Canada's series of provincial lottery scandals, which have seen independent investigations of ticket retailer fraud across the British Columbia, Ontario and Atlantic Canada provinces, was in the limelight again this week with the appointment of Big 6 international audit company KPMG to carry out a "comprehensive review of the integrity of the Atlantic Lottery Corporation."

The Atlantic Lottery Corporation (ALC) is an organisation which operates lottery games in Atlantic Canada, and is owned jointly by the four Atlantic provincial governments: New Brunswick, Nova Scotia, Prince Edward Island and Newfoundland and Labrador. ALC's headquarters are located in Moncton, New Brunswick.

Canadian Press reports that the appointment of KPMG is designed to restore public confidence in a business many consumers have criticised. The audit by KPMG Forensic Inc. will be wide-ranging and take months to complete, a spokeswoman with the Nova Scotia Gaming Corp. said. The company won a contract worth about $220 000 plus expenses and began its review Wednesday.

Gaming Corp. vice-president Margaret McGee said the review won't duplicate a previous probe KPMG Forensic did after reports began to surface that lottery retailers in Atlantic Canada held winning tickets that exceeded mathematical odds.

After the previous investigation, Atlantic Lottery announced the KPMG team had found unethical and suspicious dealings between some retailers and ticket buyers in the region.

The initial study by KPMG, released last month, found retailers claimed 85 winning tickets, each worth at least $25 000. The total amount collected was $14 million, with the largest prize of $4.5 million picked up by a retailer in Nova Scotia. The corporation has turned over all the files to the police for an investigation.

In a release, McGee said the new review "will look at all lottery products at every key point along the creation, distribution and sales cycle."  Among other things, the probe is designed to "determine if controls are in place to ensure that players receive the prizes due to them, prizes are as advertised (and) nothing can be done to influence the outcome of any game," the release said.

McGee said the study should be finished by the winter, but couldn't be more specific. "The scope of what they look at will also be affected by what they find," she said in a Canadian Press interview. "So at that point, we will have a better idea of exactly how long their work is going to take."
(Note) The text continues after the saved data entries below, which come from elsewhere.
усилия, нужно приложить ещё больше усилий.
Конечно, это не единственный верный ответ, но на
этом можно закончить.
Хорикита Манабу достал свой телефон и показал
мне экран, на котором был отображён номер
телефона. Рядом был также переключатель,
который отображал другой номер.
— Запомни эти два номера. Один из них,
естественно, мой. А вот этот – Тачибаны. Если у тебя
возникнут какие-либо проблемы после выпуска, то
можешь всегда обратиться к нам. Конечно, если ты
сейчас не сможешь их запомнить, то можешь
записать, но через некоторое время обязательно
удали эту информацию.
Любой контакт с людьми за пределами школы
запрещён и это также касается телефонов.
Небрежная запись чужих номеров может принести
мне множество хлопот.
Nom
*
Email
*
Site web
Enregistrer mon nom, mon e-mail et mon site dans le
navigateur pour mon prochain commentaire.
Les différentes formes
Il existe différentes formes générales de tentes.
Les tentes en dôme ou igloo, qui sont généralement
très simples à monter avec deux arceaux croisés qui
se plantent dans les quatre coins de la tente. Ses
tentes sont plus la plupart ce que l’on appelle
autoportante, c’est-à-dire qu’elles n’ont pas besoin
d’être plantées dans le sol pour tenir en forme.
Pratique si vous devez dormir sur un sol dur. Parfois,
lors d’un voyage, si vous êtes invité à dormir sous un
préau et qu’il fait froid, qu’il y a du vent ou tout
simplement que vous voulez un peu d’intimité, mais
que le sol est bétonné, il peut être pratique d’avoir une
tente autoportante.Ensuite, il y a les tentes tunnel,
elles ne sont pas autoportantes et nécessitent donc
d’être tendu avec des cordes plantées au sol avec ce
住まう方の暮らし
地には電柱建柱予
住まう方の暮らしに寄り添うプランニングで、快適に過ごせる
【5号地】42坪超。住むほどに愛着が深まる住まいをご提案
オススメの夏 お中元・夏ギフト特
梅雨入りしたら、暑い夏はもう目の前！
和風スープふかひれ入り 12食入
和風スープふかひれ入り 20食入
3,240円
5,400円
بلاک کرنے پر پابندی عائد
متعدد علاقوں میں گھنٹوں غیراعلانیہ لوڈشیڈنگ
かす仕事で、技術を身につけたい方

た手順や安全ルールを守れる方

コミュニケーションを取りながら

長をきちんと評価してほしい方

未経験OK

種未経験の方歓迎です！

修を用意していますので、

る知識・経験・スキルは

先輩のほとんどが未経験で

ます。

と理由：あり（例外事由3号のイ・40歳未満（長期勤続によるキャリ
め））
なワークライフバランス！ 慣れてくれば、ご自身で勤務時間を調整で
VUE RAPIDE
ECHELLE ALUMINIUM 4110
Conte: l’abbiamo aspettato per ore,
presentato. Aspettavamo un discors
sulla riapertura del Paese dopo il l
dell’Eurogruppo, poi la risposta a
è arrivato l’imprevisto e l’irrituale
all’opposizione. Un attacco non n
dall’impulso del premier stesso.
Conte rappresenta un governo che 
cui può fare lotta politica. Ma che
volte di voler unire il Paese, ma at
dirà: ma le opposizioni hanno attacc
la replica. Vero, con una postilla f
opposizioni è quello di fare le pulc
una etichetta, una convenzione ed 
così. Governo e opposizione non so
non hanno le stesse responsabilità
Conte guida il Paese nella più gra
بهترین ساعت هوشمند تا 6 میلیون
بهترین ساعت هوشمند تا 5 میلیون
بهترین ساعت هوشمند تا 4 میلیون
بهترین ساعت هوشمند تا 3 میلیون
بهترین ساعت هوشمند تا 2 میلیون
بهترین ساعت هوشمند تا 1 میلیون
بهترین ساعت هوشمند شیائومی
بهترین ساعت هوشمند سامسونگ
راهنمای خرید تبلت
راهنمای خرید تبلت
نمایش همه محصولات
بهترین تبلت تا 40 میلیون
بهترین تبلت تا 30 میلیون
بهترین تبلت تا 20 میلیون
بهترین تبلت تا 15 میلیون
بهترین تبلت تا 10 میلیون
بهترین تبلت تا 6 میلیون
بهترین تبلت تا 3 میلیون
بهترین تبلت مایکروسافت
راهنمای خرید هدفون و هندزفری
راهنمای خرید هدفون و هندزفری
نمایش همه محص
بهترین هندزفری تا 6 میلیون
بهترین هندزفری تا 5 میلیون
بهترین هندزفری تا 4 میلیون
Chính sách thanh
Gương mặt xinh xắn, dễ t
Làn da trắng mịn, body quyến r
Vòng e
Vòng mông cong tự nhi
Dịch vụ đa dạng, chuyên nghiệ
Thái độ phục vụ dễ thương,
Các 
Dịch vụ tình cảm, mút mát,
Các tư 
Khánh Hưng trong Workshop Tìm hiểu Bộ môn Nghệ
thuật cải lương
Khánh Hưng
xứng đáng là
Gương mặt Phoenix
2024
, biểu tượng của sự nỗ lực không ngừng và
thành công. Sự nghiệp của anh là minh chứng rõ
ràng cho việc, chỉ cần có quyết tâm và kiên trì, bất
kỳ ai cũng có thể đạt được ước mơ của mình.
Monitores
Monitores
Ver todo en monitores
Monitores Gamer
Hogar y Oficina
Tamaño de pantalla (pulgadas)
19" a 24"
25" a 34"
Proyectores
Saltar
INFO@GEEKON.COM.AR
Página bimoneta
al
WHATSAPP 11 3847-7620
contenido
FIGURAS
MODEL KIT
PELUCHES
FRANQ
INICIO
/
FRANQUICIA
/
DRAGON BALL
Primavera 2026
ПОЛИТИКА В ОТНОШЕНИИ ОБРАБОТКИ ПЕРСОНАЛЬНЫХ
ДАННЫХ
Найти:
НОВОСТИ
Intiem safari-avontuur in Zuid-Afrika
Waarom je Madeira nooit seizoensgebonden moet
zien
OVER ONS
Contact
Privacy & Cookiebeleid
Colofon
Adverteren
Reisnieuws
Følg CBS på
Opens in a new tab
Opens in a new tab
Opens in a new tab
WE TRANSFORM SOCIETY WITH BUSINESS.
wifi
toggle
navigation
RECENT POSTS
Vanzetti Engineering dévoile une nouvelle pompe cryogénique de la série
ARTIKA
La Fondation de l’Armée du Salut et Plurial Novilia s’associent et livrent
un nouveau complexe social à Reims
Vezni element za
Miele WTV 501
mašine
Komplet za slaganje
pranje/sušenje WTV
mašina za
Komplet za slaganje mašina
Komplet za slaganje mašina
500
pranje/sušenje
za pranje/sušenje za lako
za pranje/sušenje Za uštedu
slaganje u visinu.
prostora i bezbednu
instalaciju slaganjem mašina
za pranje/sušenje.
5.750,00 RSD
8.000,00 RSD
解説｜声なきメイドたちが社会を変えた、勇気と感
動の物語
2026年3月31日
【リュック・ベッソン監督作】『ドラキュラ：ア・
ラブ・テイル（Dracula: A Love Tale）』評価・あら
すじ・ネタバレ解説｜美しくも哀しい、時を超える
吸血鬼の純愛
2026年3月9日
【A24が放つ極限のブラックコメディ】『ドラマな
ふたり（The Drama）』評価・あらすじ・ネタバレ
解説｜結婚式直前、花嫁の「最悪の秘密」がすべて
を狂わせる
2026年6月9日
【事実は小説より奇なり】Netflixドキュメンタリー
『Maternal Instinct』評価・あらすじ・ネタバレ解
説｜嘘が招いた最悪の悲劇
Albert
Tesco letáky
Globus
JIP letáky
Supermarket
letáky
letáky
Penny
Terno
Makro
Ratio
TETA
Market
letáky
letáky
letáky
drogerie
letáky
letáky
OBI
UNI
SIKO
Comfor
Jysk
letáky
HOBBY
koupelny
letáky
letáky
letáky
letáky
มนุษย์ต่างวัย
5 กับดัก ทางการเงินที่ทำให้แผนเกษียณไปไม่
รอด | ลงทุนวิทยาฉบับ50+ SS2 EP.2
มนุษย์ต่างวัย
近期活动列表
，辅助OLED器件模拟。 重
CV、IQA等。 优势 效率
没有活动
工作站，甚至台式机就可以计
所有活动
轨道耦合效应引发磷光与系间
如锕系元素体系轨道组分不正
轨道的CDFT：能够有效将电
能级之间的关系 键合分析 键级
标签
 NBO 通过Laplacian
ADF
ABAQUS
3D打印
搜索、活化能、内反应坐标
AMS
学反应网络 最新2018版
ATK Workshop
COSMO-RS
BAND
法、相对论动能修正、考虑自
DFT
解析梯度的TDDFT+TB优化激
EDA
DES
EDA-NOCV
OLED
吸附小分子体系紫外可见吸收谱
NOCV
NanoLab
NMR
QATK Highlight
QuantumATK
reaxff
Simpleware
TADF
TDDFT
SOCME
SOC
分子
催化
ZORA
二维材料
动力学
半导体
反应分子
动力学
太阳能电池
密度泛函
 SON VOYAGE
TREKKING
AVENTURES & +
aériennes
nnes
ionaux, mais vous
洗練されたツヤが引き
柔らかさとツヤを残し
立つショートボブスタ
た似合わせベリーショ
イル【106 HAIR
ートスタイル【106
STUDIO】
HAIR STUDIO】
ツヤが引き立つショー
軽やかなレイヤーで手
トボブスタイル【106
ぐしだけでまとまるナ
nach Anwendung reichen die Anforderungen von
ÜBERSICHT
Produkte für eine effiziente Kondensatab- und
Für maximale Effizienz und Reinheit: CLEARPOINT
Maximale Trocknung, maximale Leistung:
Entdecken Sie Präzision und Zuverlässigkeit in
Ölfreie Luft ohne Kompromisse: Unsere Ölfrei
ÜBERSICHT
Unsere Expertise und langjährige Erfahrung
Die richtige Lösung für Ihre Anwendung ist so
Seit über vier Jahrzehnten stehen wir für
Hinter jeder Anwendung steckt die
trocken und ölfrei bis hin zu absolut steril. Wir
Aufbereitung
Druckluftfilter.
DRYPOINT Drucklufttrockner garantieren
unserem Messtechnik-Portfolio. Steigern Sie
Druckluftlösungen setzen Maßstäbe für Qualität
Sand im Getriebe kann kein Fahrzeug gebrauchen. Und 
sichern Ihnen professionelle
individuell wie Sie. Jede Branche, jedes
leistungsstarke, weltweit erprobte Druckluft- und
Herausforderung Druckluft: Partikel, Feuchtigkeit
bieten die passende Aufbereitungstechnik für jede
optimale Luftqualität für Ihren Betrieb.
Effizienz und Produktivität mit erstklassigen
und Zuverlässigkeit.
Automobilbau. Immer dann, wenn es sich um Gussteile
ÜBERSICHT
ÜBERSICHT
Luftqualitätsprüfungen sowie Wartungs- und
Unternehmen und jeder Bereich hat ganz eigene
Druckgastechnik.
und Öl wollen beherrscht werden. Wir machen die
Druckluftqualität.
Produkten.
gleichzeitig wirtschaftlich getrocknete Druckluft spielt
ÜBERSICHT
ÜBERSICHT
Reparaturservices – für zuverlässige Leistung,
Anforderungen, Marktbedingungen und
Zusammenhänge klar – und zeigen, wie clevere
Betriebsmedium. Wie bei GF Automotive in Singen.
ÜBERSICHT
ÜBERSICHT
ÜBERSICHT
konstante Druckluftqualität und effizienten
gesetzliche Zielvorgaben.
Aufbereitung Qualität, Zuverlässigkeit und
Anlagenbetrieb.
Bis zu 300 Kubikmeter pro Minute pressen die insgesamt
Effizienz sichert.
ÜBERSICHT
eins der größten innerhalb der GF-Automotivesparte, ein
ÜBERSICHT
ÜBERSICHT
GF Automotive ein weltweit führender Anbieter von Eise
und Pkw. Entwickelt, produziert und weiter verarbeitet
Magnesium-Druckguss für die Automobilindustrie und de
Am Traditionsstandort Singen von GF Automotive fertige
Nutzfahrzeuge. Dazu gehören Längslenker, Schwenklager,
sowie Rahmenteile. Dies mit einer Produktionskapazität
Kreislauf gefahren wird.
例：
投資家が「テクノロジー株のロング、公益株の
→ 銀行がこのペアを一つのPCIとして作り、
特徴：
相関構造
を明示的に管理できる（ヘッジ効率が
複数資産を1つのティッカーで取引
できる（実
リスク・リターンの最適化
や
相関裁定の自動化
Once KPMG concludes its review, a report will be prepared for the four provincial partners in the lottery corporation, "and then our commitment is to make their findings public at that time," McGee said.

Canada's lottery sales operations have been under fire since a CBC-TV documentary last year showed a remarkable number of retailers in Ontario held winning tickets compared to lottery customers. Since then, probes have been ordered in other provinces and lottery agency policies have been changed in a move to improve security.

A total of 120 customer complaints were lodged with the Atlantic Lottery Corp. over five years, and they were directly related to disputed winnings, the earlier KPMG study found.